Terms


W-4 Form

An employee completes an IRS W-4 form, or an Employee's Withholding Allowance Certificate, to indicate his tax situation to the employer. The W-4 form tells the employer the correct amount of tax to withhold from an employee's paycheck based on the employee's marital status, number of exemptions and dependents and other factors

Taxpayers can file a new W-4 any time their situation changes, such as when they marry, divorce or have a child, or when a dependent dies. A change in status can result in the employer withholding more or less tax.
Read more: W-4 Definition | Investopedia

Form 1095-A

Form 1095-A: Health Insurance Marketplace Statement is an Internal Revenue Service (IRS) form sent to anybody who receive health insurance coverage through a Health Insurance Marketplace carrier. The form details information such as the effective date of the coverage, premium amounts, and any advance payments of the premium tax credit or subsidy.

You will receive 1095-A if you enrolled in a qualified health plan via the Health Insurance Marketplace or Exchange. The exchanges use the form to provide participants in different individual markets with information on their coverage

You do not have to submit Form 1095-A itself. Instead, you should keep it for your records after you've filed your tax return. You usually have to provide information from these forms, or acknowledge that you have received one of them, on your federal tax return.
Read more: 1095-A Definition | Investopedia


Child Tax Credit

The Child Tax Credit is given to taxpayers for each qualifying dependent child who is under the age of 17 at the end of the tax year. The tax legislation passed in December 2017 doubled the credit to $2,000 per child and made much of it refundable.
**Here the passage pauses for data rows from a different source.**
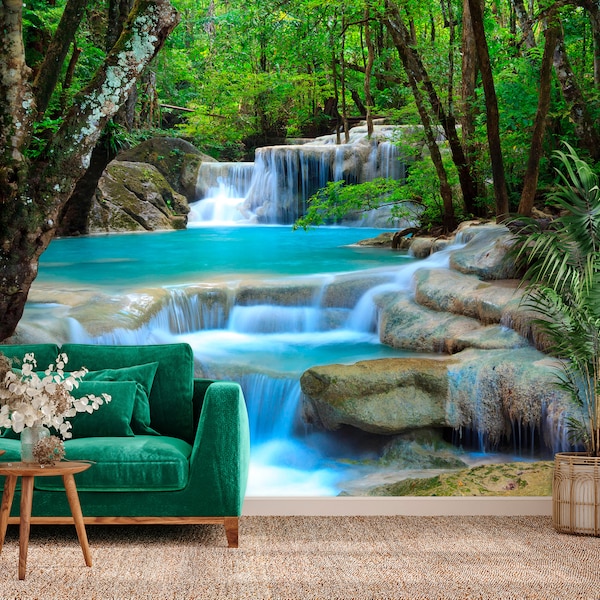 Find the location of `carpet`. carpet is located at coordinates (465, 541). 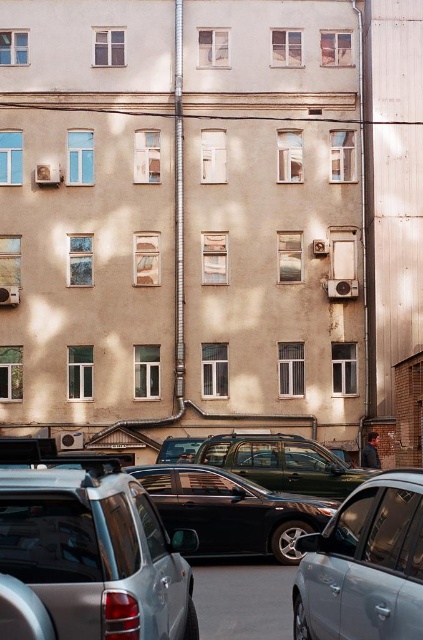 You are a delivery person who needs to park your vehicle in the parking area in front of the residential building. You see a satin silver car at center and a black plastic license plate at center. Which object is positioned to the right side of the parking area?

The black plastic license plate at center is positioned to the right side of the parking area because the satin silver car at center is to the left of it.

You are a delivery person trying to park your van in the parking area in front of the beige residential building. You see a satin silver car at center and a metallic green suv at center. Which vehicle should you avoid to ensure your van can fit in the parking spot next to them?

You should avoid the satin silver car at center because it has a larger size compared to the metallic green suv at center, so the parking spot next to the satin silver car at center may not accommodate your van due to limited space. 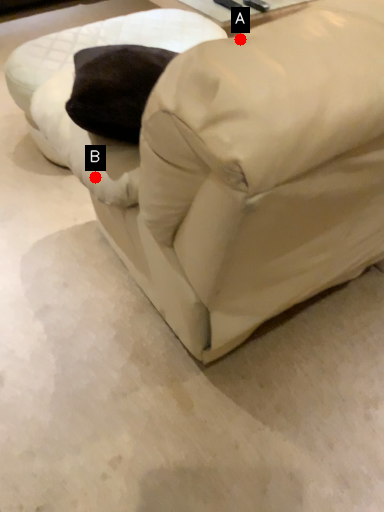 Question: Two points are circled on the image, labeled by A and B beside each circle. Which point is closer to the camera?

Choices:
 (A) A is closer
 (B) B is closer

Answer: (A) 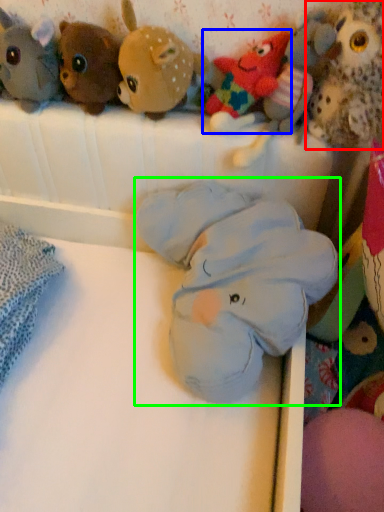 Question: Based on their relative distances, which object is farther from toy (highlighted by a red box)? Choose from toy (highlighted by a blue box) and toy (highlighted by a green box).

Choices:
 (A) toy
 (B) toy

Answer: (B) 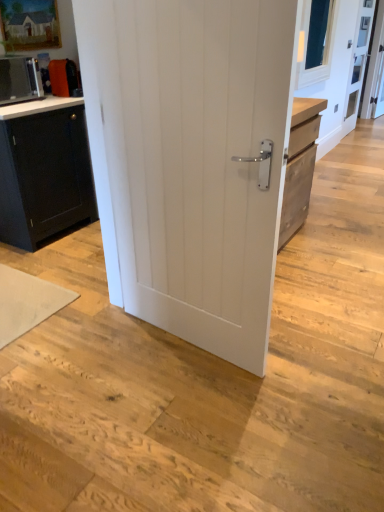 Question: In terms of size, does white painted wood door at center appear bigger or smaller than matte black microwave at left?

Choices:
 (A) small
 (B) big

Answer: (B)

Question: From their relative heights in the image, would you say white painted wood door at center is taller or shorter than matte black microwave at left?

Choices:
 (A) short
 (B) tall

Answer: (B)

Question: Which object is the farthest from the clear glass window screen at upper right?

Choices:
 (A) white painted wood door at center
 (B) matte black cabinet at left
 (C) clear glass screen door at upper right
 (D) white glossy countertop at upper left
 (E) white matte yoga mat at lower left

Answer: (E)

Question: Based on their relative distances, which object is farther from the white glossy countertop at upper left?

Choices:
 (A) clear glass window screen at upper right
 (B) clear glass screen door at upper right
 (C) white matte yoga mat at lower left
 (D) white painted wood door at center
 (E) matte black microwave at left

Answer: (B) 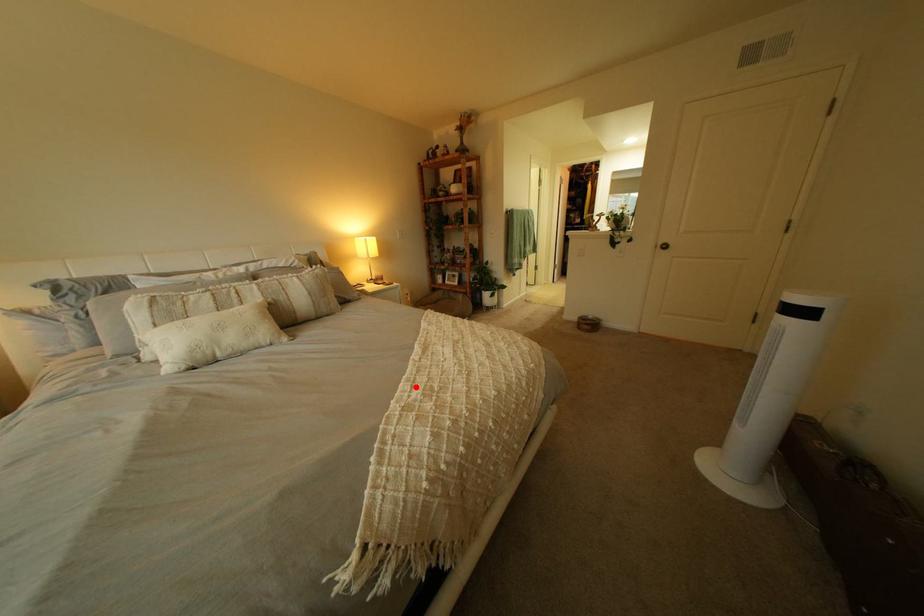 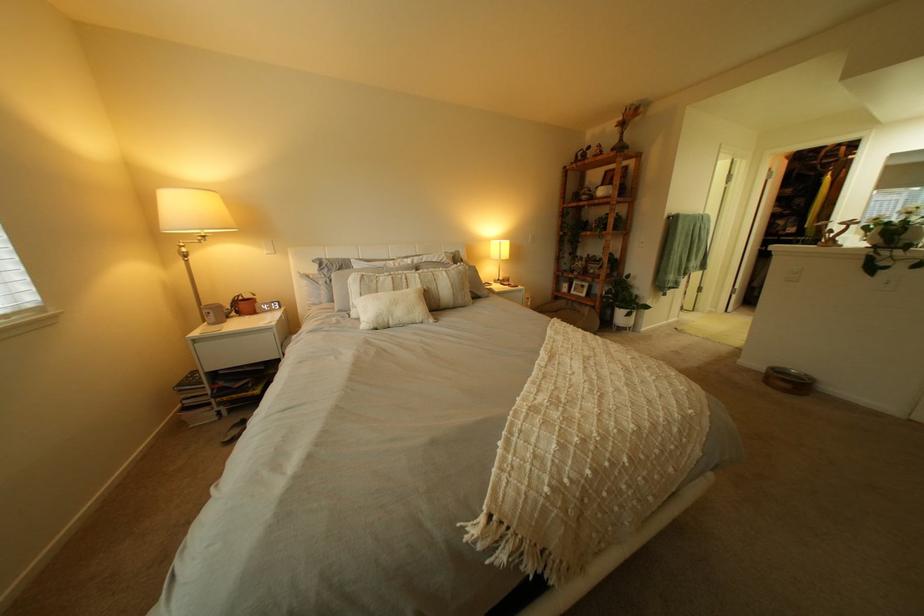 Question: I am providing you with two images of the same scene from different viewpoints. A red point is marked on the first image. Is the red point's position out of view in image 2?

Choices:
 (A) Yes
 (B) No

Answer: (B) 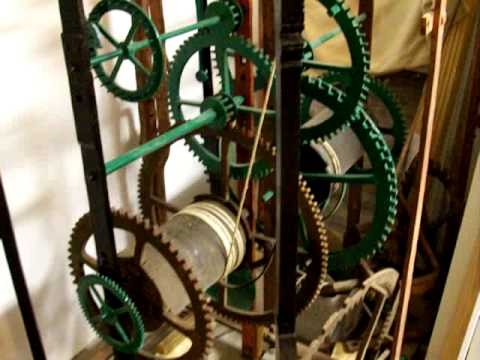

Previously, it was a $1,000 nonrefundable credit. A credit reduces the taxpayer's liability on a dollar-for-dollar basis, intended to provide an extra measure of tax relief for taxpayers with qualifying dependents.

The new $2,000-per-qualifying-dependent-child credit makes $1,400 of the Child Tax Credit refundable. This means that even if the parent ends up owing no taxes, or owing less than $1,400, up to that amount can be received as a tax refund if the child and parent qualify.
Read more: Child Tax Credit Definition | Investopedia

Earned Income Tax Credit

The earned income credit (EIC) is a United States tax credit that helps certain taxpayers with low incomes from work in a particular tax year. The EIC reduces the amount of tax owed on a dollar-for-dollar basis, and may result in a refund to the taxpayer if the amount of the credit is greater than the amount of tax owed.

The amount of credit that any one individual can claim depends on the annual income earned for the tax year and the number of qualified dependents that the taxpayer has. A qualified dependent, according to the IRS, is a child that is related to the taxpayer either by birth, adoption, or fostering. The child can also be a sibling or the child of a sibling such as a niece or nephew.
Read more: Earned Income Credit Definition | Investopedia


Standard Deduction

The Internal Revenue Service (IRS) standard deduction is the portion of income that is not subject to tax that can be used to reduce your tax bill. You can only take the standard deduction if you do not itemize your deductions using Schedule A of Form 1040 to calculate taxable income. The amount of your standard deduction is based on your filing status, age and whether you are disabled or claimed as a dependent on someone else’s tax return.

The income tax is the amount of money that the federal or state government takes from your taxable income. It is important to note that taxable income and total income earned for the year are not the same. This is because the government allows a portion of the total income earned to be subtracted or deducted to reduce the income that will be taxed. Taxable income is usually smaller than total income due to deductions, which help to reduce your tax bill.

For 2018 taxes filed in April 2019 the standard deductions are as follows:

  • $12,000 for single taxpayers
  • $12,000 for married taxpayers filing separately
  • $18,000 for heads of households
  • $24,000 for married taxpayers filing jointly
  • $24,000 for qualifying widow(er)s
  • Read more: Standard Deduction Definition | Investopedia

    Qualified Business Income Deduction

    To be eligible to claim a tax deduction for 20% of qualified business income (QBI), your business must be a pass-through entity. Pass-through entities are so named because the business’s income “passes through” to the owner. It isn’t taxed at the business level, but instead at the individual level. Owners of pass-through businesses pay tax on their business income at individual tax rates. Pass-through businesses include sole proprietorships, partnerships, S corporations, trusts and estates. By contrast, C corporation income is subject to corporate tax rates.

    So what is “qualified business income”? The IRS defines it as net business income, not including capital gains and losses, certain dividends or interest income. The 20% deduction reduces federal and state income taxes but not Social Security or Medicare taxes, which means it also doesn’t reduce self-employment taxes, a term that refers to the employer-plus-employee portions of these taxes that people pay when they run their own businesses.